On the 3rd day of December, 1987, after hearing the submissions of counsel and perusing the record of proceedings and judgment of courts below, I, in concurrence with my learned brothers who heard the appeal, allowed the appeal by the accused person, acquitted him of the offence of culpable homicide contrary to section 221(b) of the Penal Code by reason of the unsoundness of his mind and ordered that he be detained in a safe place at the pleasure of the Military Governor of Kwara State. I thereafter adjourned the Reasons for the Judgment till today. I shall now proceed to give the reasons.

The main issue raised in the appeal was whether on the evidence before the court, the defence of insanity under section 51 of the Penal Code was established and available to the appellant. Section 51 of the Penal Code Cap 89 vo1.3 Laws of Northern Nigeria 1963 reads:

“Nothing is an offence which is done by a person who at the time of doing it by reason of unsoundness of mind is incapable of knowing the nature of the act or that he is doing what is either wrong or contrary to law.”

It has the same or similar effect as section 28 of the Criminal Code of Western Region or of Eastern Region operative in the Southern States.

The appellant was charged with and tried on a charge of culpable homicide punishable with death under section 221(b) of the Penal Code Cap. 89 Laws of Northern Nigeria applicable in Kwara State by the High Court of Kwara state holden at Lokoja (Adeniyi, J.) convicted and sentenced to death. He appealed against the decision to the Court of Appeal and lost. His conviction and sentence of death passed by the High Court were affirmed. He then appealed to this Court.

Two grounds of appeal were, with the leave of this Court argued.

These were:

“(1) That the judgment of the High Court was unreasonable, unwarranted and cannot be supported having regard to the evidence;

(2) That the Court of Appeal erred in law in holding that insanity was not proved when on a balance of probability the appellant has satisfied the onus of proof on him as regards that defence.”

The facts are not in dispute. They are more clearly stated by P.W.4. Mrs. Mary Azaki. On 6/6/80, she was at Akpayan Village. While she was lying down she heard someone raise an alarm, shouting. She got up and saw the accused standing naked without his clothes and trousers on. That was unusual. As a precautionary measure. she took her two children to the bush and hid them there. She came back to meet the appellant, armed with and holding a big stick. She saw the accused/appellant hit Ana his daughter with the stick on the right hand and injured her. She is now paralysed in the right hand. Another girl, Aniya Nawa, the daughter of P.W.4 who was with Ana was the next victim.

The appellant hit her on the head with the big stick and she fell down and died. P.W. 4 said she had never seen appellant behave in such abnormal way before. P.W.5 Nawa Zaki identified the deceased to the doctor, P.W.1. Later, P.W.3 came to arrest the appellant. He met the appellant tied to the chair on which he was sitting looking blank into space and at them. On seeing his condition, P.W.3 took him to the General Hospital, Lokoja. From there, he was admitted to the psychiatric hospital. He spent 3 months there and a report was sent to the Magistrate before whom he was charged. Following the psychiatric report, the Magistrate discharged the appellant.

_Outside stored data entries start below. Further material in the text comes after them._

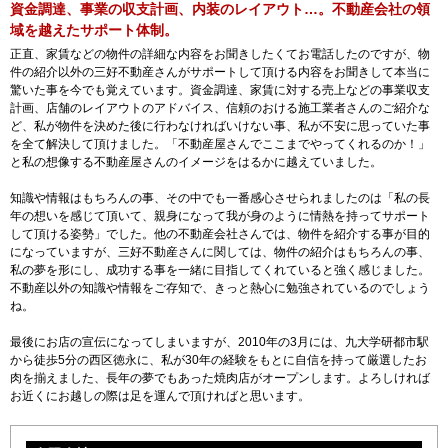
資金調達、事業の収支計画、内装のレイアウト…。不動産会社の領
域を越えたサポート体制。
正直、家賃などの物件の詳細な内容をお聞きしたくてお電話したのですが、物
件の紹介以外の三好不動産さんがサポートして頂ける内容をお聞きして本当に
驚いた事を今でも覚えています。資金調達、家賃に対する売上などの事業収支
計画、店舗のレイアウトのアドバイス、信頼のおける施工業者さんのご紹介な
ど、私が物件を決めた後に行わなければいけない事、私が不安に思っていた事
を全て解決して頂けました。「不動産屋さんでここまでやってくれるのか！」
と私の想像する不動産屋さんのイメージをはるかに越えていました。
知識や情報はもちろんの事、その中でも一番感心させられましたのは「私の長
年の想いを感じて頂いて、親身になって我が身のように情熱を持ってサポート
して頂ける姿勢」でした。他の不動産会社さんでは、物件を紹介する事が目的
になっていますが、三好不動産さんに関しては、物件の紹介はもちろんの事、
私の夢を形にし、成功する事を一緒に目指してくれていると強く感じました。
不動産以外の知識や情報をご存知で、きっと熱心に勉強されているのでしょう
ね。
最後にお店の宣伝になってしまいますが、2010年の3月には、九大学研都市駅
から徒歩5分の西区徳永に、私が30年の経験をもとに自信を持って厳選したお
肉を揃えました、長年の夢でもあった焼肉店がオープンします。よろしければ
お近くにお越しの際は足を運んで頂ければと思います。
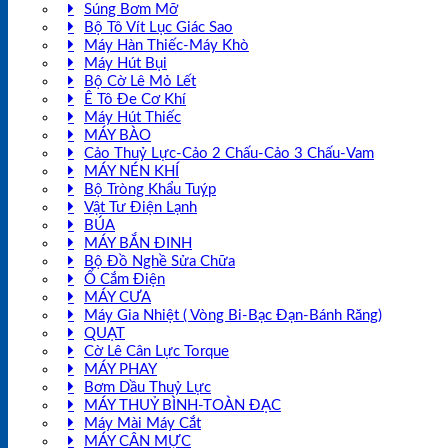
Súng Bơm Mỡ
Bộ Tô Vít Lục Giác Sao
Máy Hàn Thiếc-Máy Khò
Máy Hút Bụi
Bộ Cờ Lê Mỏ Lết
Ê Tô Đe Cơ Khí
Máy Hút Thiếc
MÁY BÀO
Cảo Thuỷ Lực-Cảo 2 Chấu-Cảo 3 Chấu-Vam
MÁY NÉN KHÍ
Bộ Tròng Khẩu Tuýp
Vật Tư Điện Lạnh
BÚA
MÁY BẮN ĐINH
Bộ Đồ Nghề Sửa Chữa
Ổ Cắm Điện
MÁY CƯA
Máy Gia Nhiệt ( Vòng Bi-Bạc Đạn-Bánh Răng)
QUẠT
Cờ Lê Cân Lực Torque
MÁY PHAY
Bơm Dầu Thuỷ Lực
MÁY THUỶ BÌNH-TOÀN ĐẠC
Máy Mài Máy Cắt
MÁY CÂN MỰC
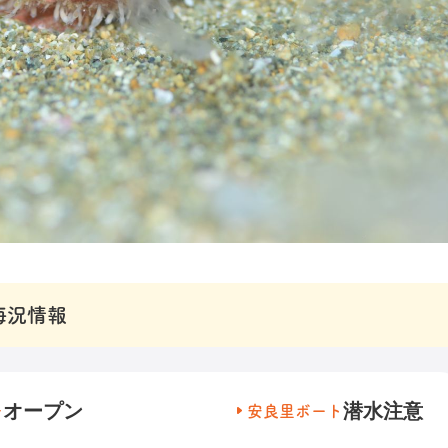
海況情報
オープン
潜水注意
チ
安良里ボート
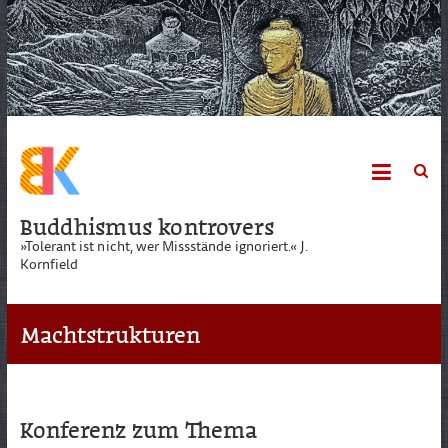
Skip
to
content
Buddhismus kontrovers
»Tolerant ist nicht, wer Missstände ignoriert.« J.
Kornfield
Machtstrukturen
Konferenz zum Thema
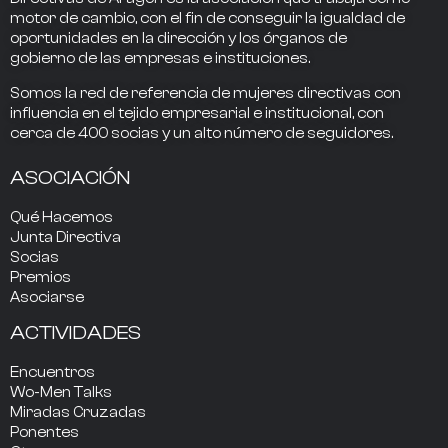
motor de cambio
, con el fin de conseguir la
igualdad de
oportunidades en la dirección
y los
órganos de
gobierno
de las empresas e instituciones.
Somos la
red de referencia
de mujeres directivas
con
influencia
en el tejido empresarial e institucional, con
cerca de
400
socias
y un alto número de seguidores.
ASOCIACIÓN
Qué Hacemos
Junta Directiva
Socias
Premios
Asociarse
ACTIVIDADES
Encuentros
Wo-Men Talks
Miradas Cruzadas
Ponentes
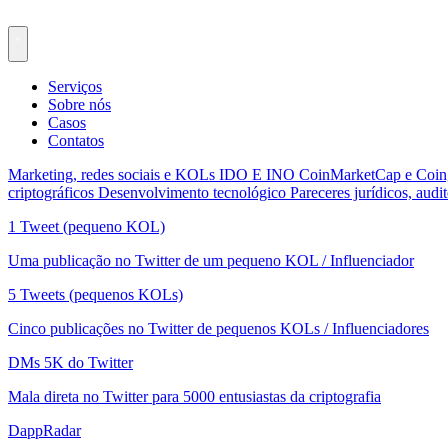
Serviços
Sobre nós
Casos
Contatos
Marketing, redes sociais e KOLs
IDO E INO
CoinMarketCap e Coi
criptográficos
Desenvolvimento tecnológico
Pareceres jurídicos, audit
1 Tweet (pequeno KOL)
Uma publicação no Twitter de um pequeno KOL / Influenciador
5 Tweets (pequenos KOLs)
Cinco publicações no Twitter de pequenos KOLs / Influenciadores
DMs 5K do Twitter
Mala direta no Twitter para 5000 entusiastas da criptografia
DappRadar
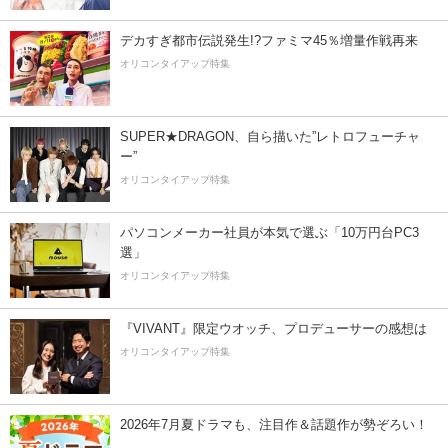
デカすぎ都市伝説発生!?ファミマ45％増量作戦再来
オリコンタイアップ特集
SUPER★DRAGON、自ら描いた”レトロフューチャ
ー”
オリコンタイアップ特集
パソコンメーカー社員が本気で選ぶ「10万円台PC3
選」
オリコンタイアップ特集
『VIVANT』限定ウオッチ、プロデューサーの感想は
オリコンタイアップ特集
2026年7月夏ドラマも、注目作＆話題作が勢ぞろい！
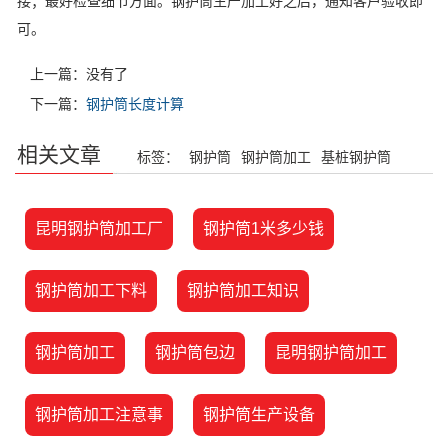
接；最好检查细节方面。钢护筒生产加工好之后，通知客户验收即
可。
上一篇：没有了
下一篇：
钢护筒长度计算
相关文章
标签：
钢护筒
钢护筒加工
基桩钢护筒
昆明钢护筒加工厂
钢护筒1米多少钱
钢护筒加工下料
钢护筒加工知识
钢护筒加工
钢护筒包边
昆明钢护筒加工
钢护筒加工注意事
钢护筒生产设备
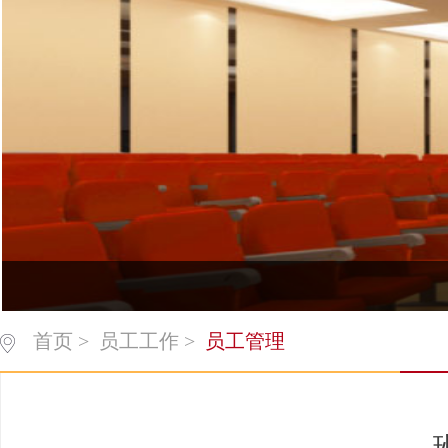
首页
>
员工工作
>
员工管理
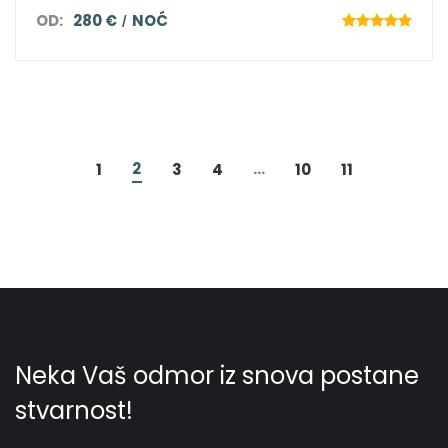
OD:
280 €
NOĆ
2
...
1
3
4
10
11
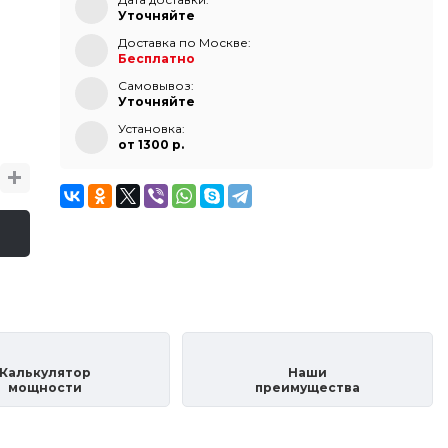
Уточняйте
Доставка по Москве:
Бесплатно
Самовывоз:
Уточняйте
Установка:
от 1300 p.
Калькулятор
Наши
мощности
преимущества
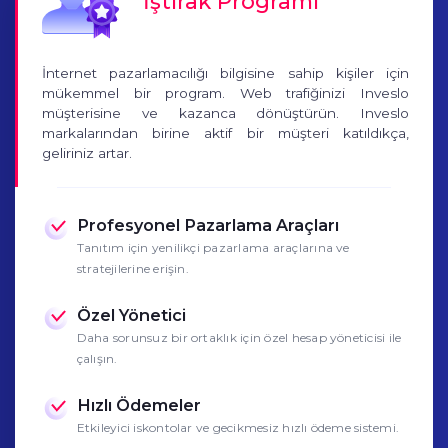
İştirak Programı
İnternet pazarlamacılığı bilgisine sahip kişiler için
mükemmel bir program. Web trafiğinizi Inveslo
müşterisine ve kazanca dönüştürün. Inveslo
markalarından birine aktif bir müşteri katıldıkça,
geliriniz artar.
Profesyonel Pazarlama Araçları
Tanıtım için yenilikçi pazarlama araçlarına ve
stratejilerine erişin.
Özel Yönetici
Daha sorunsuz bir ortaklık için özel hesap yöneticisi ile
çalışın.
Hızlı Ödemeler
Etkileyici iskontolar ve gecikmesiz hızlı ödeme sistemi.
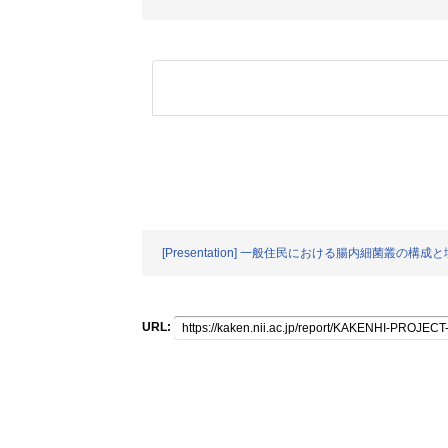
[Presentation] 一般住民における腸内細菌叢
URL:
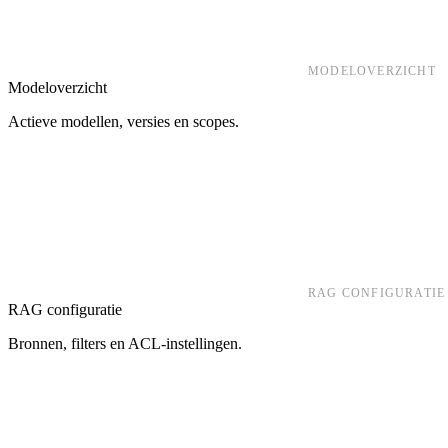
MODELOVERZICHT
Modeloverzicht
Actieve modellen, versies en scopes.
RAG CONFIGURATIE
RAG configuratie
Bronnen, filters en ACL-instellingen.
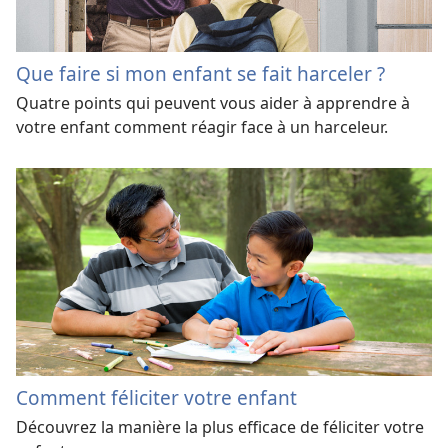
Que faire si mon enfant se fait harceler ?
Quatre points qui peuvent vous aider à apprendre à
votre enfant comment réagir face à un harceleur.
Comment féliciter votre enfant
Découvrez la manière la plus efficace de féliciter votre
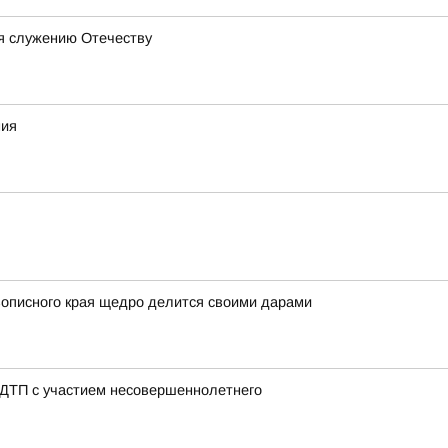
бя служению Отечеству
ния
вописного края щедро делится своими дарами
 ДТП с участием несовершеннолетнего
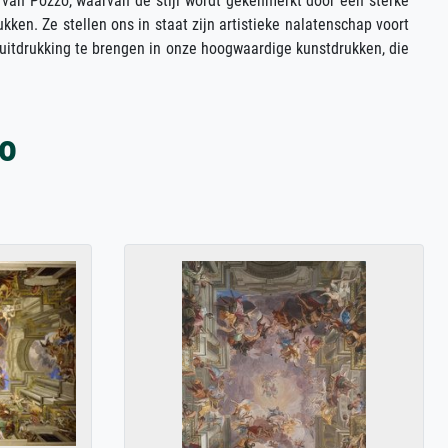
en van Pozzo, waarvan de stijl wordt gekenmerkt door een sterke
ken. Ze stellen ons in staat zijn artistieke nalatenschap voort
t uitdrukking te brengen in onze hoogwaardige kunstdrukken, die
o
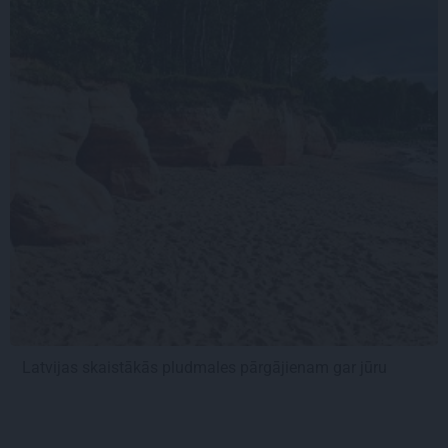
Latvijas skaistākās pludmales pārgājienam gar jūru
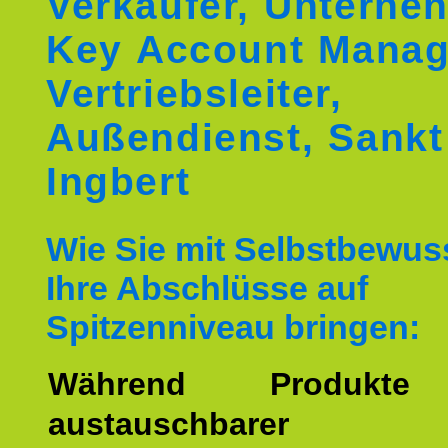
Verkäufer, Unterne
Key Account Manag
Vertriebsleiter,
Außendienst, Sankt
Ingbert
Wie Sie mit Selbstbewus
Ihre Abschlüsse auf
Spitzenniveau bringen:
Während Produkte
austauschbarer w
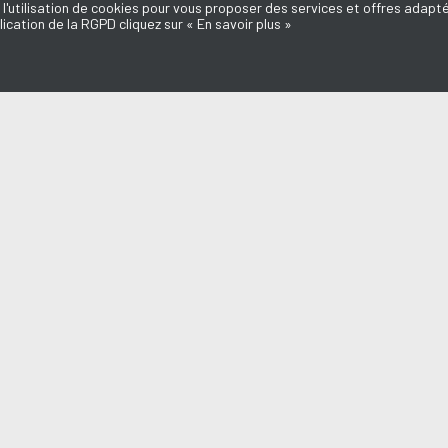
 l'utilisation de cookies pour vous proposer des services et offres adapté
lication de la RGPD cliquez sur « En savoir plus »
MISSIONS
AQUI FM
IGO
l du Médoc
L'équipe
d'ici
Mentions légales
e Dédicaces
Politique de confidentialité
Marie-Laure
Nous contacter
Annonceurs
o
Don, Mécénat
a du Médoc
n Médoc
endre en Médoc
aut des Assos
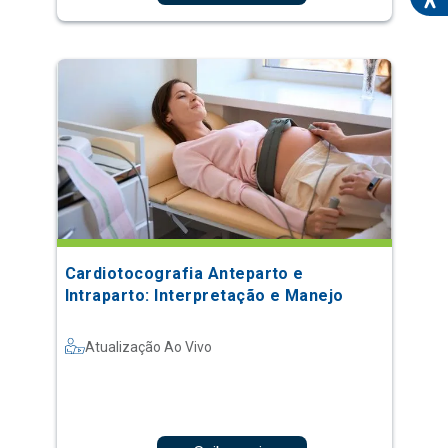
Cardiotocografia Anteparto e
Intraparto: Interpretação e Manejo
Atualização Ao Vivo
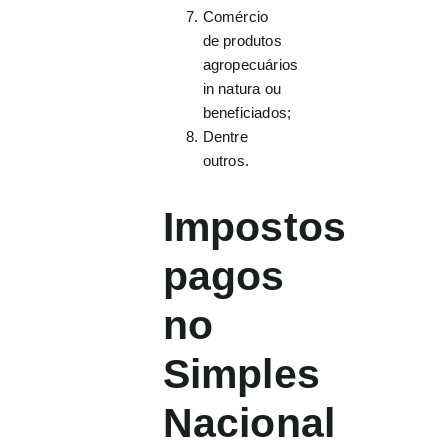
Comércio
de produtos
agropecuários
in natura ou
beneficiados;
Dentre
outros.
Impostos
pagos
no
Simples
Nacional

This piece of evidence raised a serious question as to the state of mental health of the appellant.

The patients treated in Psychiatric Hospitals are people who are of unsound mind, i.e. people with mental disease. The discharge of the appellant by the Magistrate after receiving the report of the psychiatrist is evidence of enormous weight rebutting the presumption that the appellant was sane at the time he committed the offence.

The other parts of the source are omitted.